Coal’s Last Gasp Is a Win-Win for the Economy and Public Health

For some time we’ve been calling the decline of the coal industry “a death spiral.” Now it’s more accurate to call it coal’s last gasp.

As recently as 2005, half of U.S. electricity came from coal-burning power plants. In 2017, the share of electricity from coal dipped below 30 percent – and it’s still falling fast. The Institute for Energy Economics and Financial Analysis projects that by the end of this year, a record 44 coal-burning units will have closed in 2018, with another 117 closures by 2025.

The primary cause of the death of coal is economic: Plants are expensive to build and operate, and can readily be replaced by cheaper renewable energy sources.

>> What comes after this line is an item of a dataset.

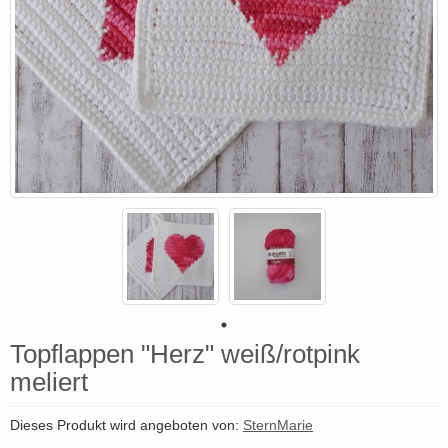
Topflappen "Herz" weiß/rotpink
meliert
Dieses Produkt wird angeboten von:
SternMarie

The latest, most striking evidence is the recent announcement by NIPSCO, an Indiana utility, that it will close all of its coal-burning plants over the next decade. By replacing those plants with wind turbines and solar panels, plus increasing energy efficiency and storing energy in batteries, NIPSCO will save its 468,000 customers more than $4 billion by 2035.

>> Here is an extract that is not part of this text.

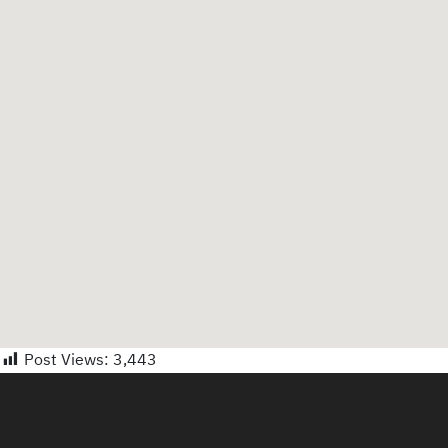
Post Views:
3,443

Generally, utilities have turned to natural gas to replace shutdown coal plants. But the Rocky Mountain Institute, or RMI, says this is a big mistake. In a 2018 study, RMI found that investments in wind, solar and efficiency instead of new natural gas plants would save hundreds of billions in fuel costs over the lifetime of the plants – costs that would otherwise be passed on to customers.

But the biggest economic benefit of replacing coal plants with renewables is not reflected in ratepayers’ monthly electric bills. It’s the huge savings that will come from Americans breathing cleaner air. By any measure, coal’s health care costs are enormous:

  • In 2011, a team of academic researchers published an article estimating the health and environmental costs of burning coal in the U.S. – over its entire life cycle, from production to disposal – to be up to more than $500 billion a year. They said accounting for those costs “conservatively doubles to triples the prices of electricity from coal from kWh [kilowatt-hours] generated, making wind, solar, and other forms of nonfossil fuel power generation . . . economically competitive.”
  • In 2013, a study by researchers at the Environmental Protection Agency found that the nation’s annual health costs related to burning coal ranged from more than $300 billion to nearly $900 billion. They found for coal, as well as for oil and natural gas, the cost of the health impacts was more than the typical cost of electricity for consumers.
  • A recently released study by a team of American, Chinese and Taiwanese academic researchers estimates that in 2015 the U.S. spent more than $650 billion in medical costs attributed to cardiovascular disease, much of the illness stemming from sulfur dioxide pollution from coal plants. The researchers found that more than 60 percent of all sulfur dioxide emissions came from the energy sector, and almost all of it came from coal plants.

Despite the claims of the Trump administration and the coal industry, coal has never been and will never be clean. To continue to pretend that coal’s time has not passed, and not move as quickly as possible to replace this dirty and obsolete source of electricity with cleaner, cheaper renewable energy, is an irresponsible sacrifice of Americans’ health and pocketbooks.